Population studies that interrogate epigenetic signatures associated with environmental variation and disease are becoming increasingly common. The challenge with the majority of epigenome wide association studies (EWAS) of environment and disease is that the epigenetic signals, in terms of detectable number of epigenetic changes and the effect size of changes, between groups are relatively small compared to those observed in EWAS of development, tissues or cancer. Therefore careful and specific methodological steps need to be implemented in analyses to separate any true biological signal from stochastic variation in DNA methylation (DNAm), a phenomenon commonly referred to as noise [1].

One of the most common types of population based epigenetic studies is the examination of DNAm using the Illumina Infinium 450K array (450K) or its related arrays [2]. The Illumina series of DNAm arrays, while highly useful as tools for epigenetic studies, were not designed for any specific human tissue, and a large number of cytosine-guanine pairs (CpGs) lack variability within single tissue studies on the arrays [38]. CpGs that are non-variable in a study of a specific disease or tissue may be variable in another context and therefore are still valuable on the 450K. However, these tissue specific non-variable CpGs contribute to the high dimensionality of the 450k data and partially necessitate the need for severe multiple test correction. In an effort to rigorously determine the epigenetic signals of environmental exposure and/or disease phenotypes, dimensionality reduction techniques are often employed. These include mixture modelling, principal component analysis, weighted gene co-expression network analysis and elastic net models, among others [912]. While these techniques are effective for high-dimensional data reduction, they do not take into account the wealth of independent DNAm data available to build empirical data reduction filters. A common data-driven dimensionality reduction technique is to remove non-variable CpGs from within a specific study and then test only variable sites for association with the exposure of interest [38]. While this practice can reduce severe multiple test correction penalties, it can introduce a bias toward significant results [13]. A promising alternative from gene expression analyses is to use a filter based on prior biological knowledge from independent data, which can be highly effective in improving sensitivity while maintaining specificity [13].
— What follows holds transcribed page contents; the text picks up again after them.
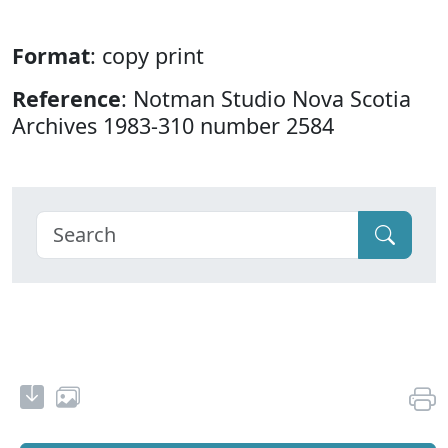
Format
: copy print
Reference
: Notman Studio Nova Scotia
Archives 1983-310 number 2584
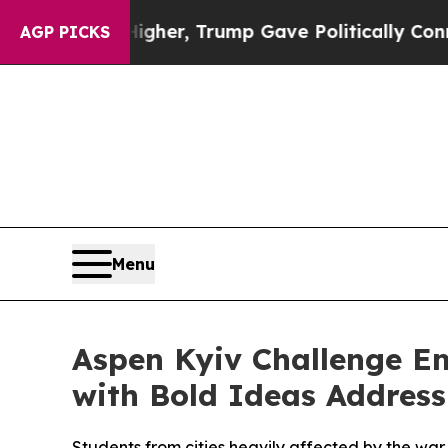
Prices Higher, Trump Gave Politically Connected 
AGP PICKS
Menu
Aspen Kyiv Challenge E
with Bold Ideas Address
Students from cities heavily affected by the wa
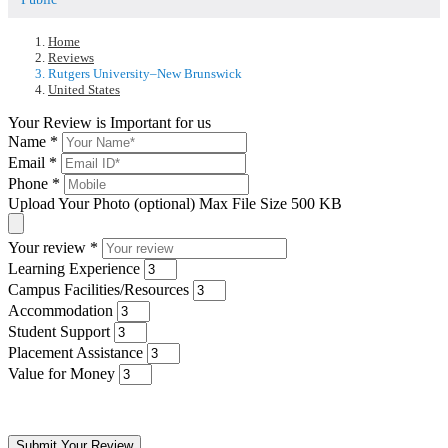
Home
Reviews
Rutgers University–New Brunswick
United States
Your Review is Important for us
Name
*
Email
*
Phone
*
Upload Your Photo (optional)
Max File Size 500 KB
Your review
*
Learning Experience
Campus Facilities/Resources
Accommodation
Student Support
Placement Assistance
Value for Money
Submit Your Review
Here, we have developed an empirically derived data reduction method in the form of CpG lists which are non-variable in independent cohorts of samples from three commonly used human tissues: blood, buccal epithelial cells and placenta. We anticipate these independently identified non-variable CpG lists will be useful for confirmation of a lack of variability at CpGs in 450K studies of interest. As such, our non-variable CpGs might serve as a benchmark to cross-reference CpGs also seen as non-variable in a study of interest so that these CpGs can be filtered prior to differential DNAm analysis. Removal of these independently verified non-variable CpGs should then allow for a reduced multiple testing space and allow for more power to detect differential DNAm in the study of interest. While this approach will be immediately useful for studies of 450K data, it will also provide a blueprint for similar approaches with emerging technologies such as the Illumina EPIC array. Our filtering approach for data reduction is focused on CpG-by-CpG EWAS analyses, which are very common approaches in DNAm analysis. However, this filtering approach also has the potential to improve the performance of other analyses where a strong signal is expected at a small subset of CpGs and noise in the data is a concern. In the context of the rapidly increasing number of DNAm datasets being produced, we have made our code available so that independent non-variable CpG lists can be rapidly developed for other tissues of interest on the 450K and the EPIC as data becomes available.


Data collection

The tissue datasets were collected from Gene Expression Omnibus (GEO) [14]. In all tissues, cancer samples were excluded, as cancer is associated with high DNAm variability [15]. For individual tissues, there were a range of exclusion terms by which samples were filtered (Additional file 1: Table S2). Exclusion terms were based on whether the term indicated cancerous tissue, a tissue other than the tissue of interest or a species other than human. In general, data was downloaded as non-normalized betas, but in some cases, M values were converted to beta, and normalized data was used. Each tissue dataset was then filtered down to the minimal number of CpGs with DNAm values across all samples of a tissue (blood 469,961 CpGs, buccal epithelial cells 420,374 CpGs and placenta 484,621 CpGs).

Quality control

To remove CpGs and samples that consistently did not perform well on the 450K, CpGs were filtered if greater than 5% of samples had fewer than three beads contributing to the signal across all samples from a tissue. Samples were removed if 2.5% of CpGs in a sample had fewer than three beads contributing to the signal. Samples were also removed if they had low sample-sample correlation compared to all other samples of a tissue. One sample was filtered from placenta and four entire studies were filtered from blood (total of 158 samples from blood; see Fig. 1; Additional file 1: Table S2). The final studies and samples included are listed in Additional file 1: Table S3.

Fig. 1
figure 1

Quality control of samples from GEO for each tissue type. a Heat maps showing sample-sample correlation values. Side colours show the study ID of each sample, and samples are ordered by study ID. b Plots of the average sample-sample correlation for each sample to show possible outliers and studies with overall low average sample-sample correlation

Non-variable calling

To designate a CpG as non-variable in a tissue, a threshold of 5% range in beta values (DNAm level ranging from 0 to 1) between the 10th and 90th percentile was used [16]. While effect sizes as small as 1% are used in EWAS [8, 17, 18], we used a slightly more stringent definition of change in beta of 5% as we are asking only that the population as a whole varies by at least 5% and are not testing an effect size between groups. CpGs with less than 5% reference range of beta values in a single tissue population were considered non-variable in that tissue.

Genomic enrichment

To explore the genomic context of non-variable CpGs, all CpGs were associated with gene features using the annotation described previously [19] and with CpG island features as provided in the Illumina annotation [2]. The count of non-variable CpGs located in each gene feature (promoter, intragenic, 3 prime region and intergenic) and CpG island feature (island, north and south shore, north and south shelf, and no island association) were compared to the background counts of all CpGs measured, in each tissue. To compare the non-variable CpG counts to the background in each region, 1000 permutations of random CpG lists were used to calculate fold change values over the background [20].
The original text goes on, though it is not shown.